Pour le metteur en scène français, Claude Régy (celui qui a toujours eu le chic de trouver les grands textes du XXe siècle avant les autres) qui fait un spectacle sur Trakl en 2016 : « L’œuvre se ressent comme un déchirement de nerf ».

Pour Heidegger, ce serait comme un seul poème toujours recommencé.

Artaud reprendra le flambeau quelques années plus tard.

 

Nous ne ferons pas un récital des 15 poèmes traduits (dans un ordre chronologique) par Guillevic. Ce sera une tentative de mise en espace de l’univers des poèmes de Trakl par 7 acteurs et actrices bilingues, tous en scène tout le temps (+ la collaboration ponctuelle de 2 musiciens).

Guillevic dans son avant-propos (Edition Les cahiers Obsidiane, 1981) nous a fourni l’idée du décor : « Les poèmes de Trakl me donnent l’impression, la sensation de paroles dites dans une forêt où il y aurait un écho fragmenté par les arbres ».

Souvent les éditions de Trakl sont bilingues, comme si on n’osait pas tromper l’insaisissable poète autrichien. C’est insécable.
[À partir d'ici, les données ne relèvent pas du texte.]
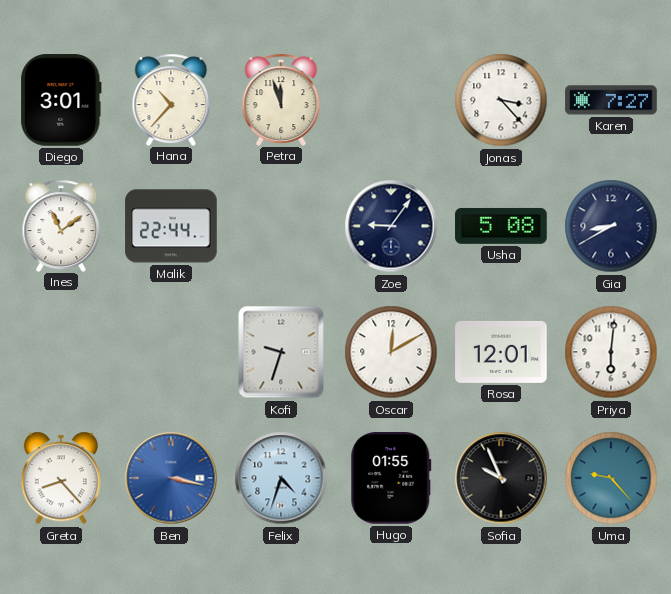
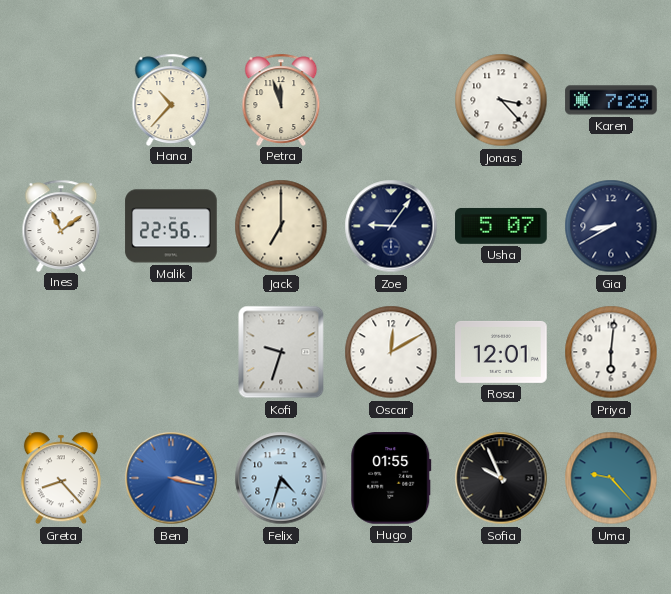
Diego: 3:01 -> none
Karen: 7:27 -> 7:29
Malik: 22:44 -> 22:56
Jack: none -> 7:00
Usha: 5:08 -> 5:07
C’est peut-être lui qui fait le fric frac, le gentleman cambrioleur. Ici, ça n’a rien à voir avec le romantisme à la française (Le Lac de Lamartine) qui projette sur le paysage extérieur ses états d’âme. Ce dont il s’agit ici, c’est du paysage de l’intérieur, de l’âme. On n’en sort pas. Autisme ? va-t’en savoir. Ici on ne se raconte pas d’histoire. On utilise des images, des couleurs simples, convenues, des « chromos » hérités des préromantiques allemands et on les recharge, les redynamise à fond, à les faire exploser. Entrechoquements de mots, d’images, dérèglement de syntaxe, explosion de sens. Les objets prennent vie, les vivants se statufient. Le tout en termes d’intensités uniquement. Mais qui résonnent étrangement profondément en nous.

Pour signaler le parcours : le dernier poème s’appelle Grodek. C’est le champ de bataille au début de la guerre de 1914 où les Autrichiens sont défaits par les Russes. Trakl est infirmier et doit garder une chambrée d’agonisants. Il n’en survivra pas.

L’avant-dernier poème s’intitule Le soleil : la vie, toutes les heures du jour se succèdent et en dernier vers, au cœur de la nuit : « du soleil perce d’un ravin obscur ». Est-ce le cri des mystiques qui rachète l’humanité, comme par exemple celui de ce grand maître zen du Moyen-Age, Muso : « Sylla ! Le soleil à minuit ! » ? On peut se laisser aller à le penser mais nous ne le saurons jamais vraiment. Trakl est infractable, intraitable, irréductible.

 

A une époque de mentalisation à tout va et d’asservissement généralisé, nous réintroduirons les corps, c’est le théâtre, le vrai lieu d’où l’on peut regarder vraiment.

Essayer en toute humilité de restituer un peu de la présence de Trakl.

Je rencontre souvent ces derniers temps chez des intellectuels éclairés, comme s’ils voulaient conjurer le sort funeste qui menace l’humanité, cette phrase de Nietzsche que je fais mienne, coup de projecteur sur Trakl : « Il faut encore porter du chaos en soi pour pouvoir donner naissance à une étoile filante. Malheur, voici venu le temps où l’homme ne donnera plus naissance à nulle étoile ».
François Ferré, août 2019

 

 

Quelques repères

Parmi les nombreux spectacles mis en scène par François Ferré, citons :
– « Woyzeck » de Büchner en 1967 au Théâtre Universitaire de Mulhouse,

– « La Lune dans L’Eau », en 1976, théâtre pour enfants

– « Claire ou Solange car je vous confonds », en 1980, création collective

– « Penthésilée » de Kleist en 1992, CDN Saint-Etienne

– « Notre besoin de consolation est impossible à rassasier » de Dagerman en 1994 à  Montpellier

– « Chutes » de Motton en 1995 au Théâtre du temps Venu, Lyon.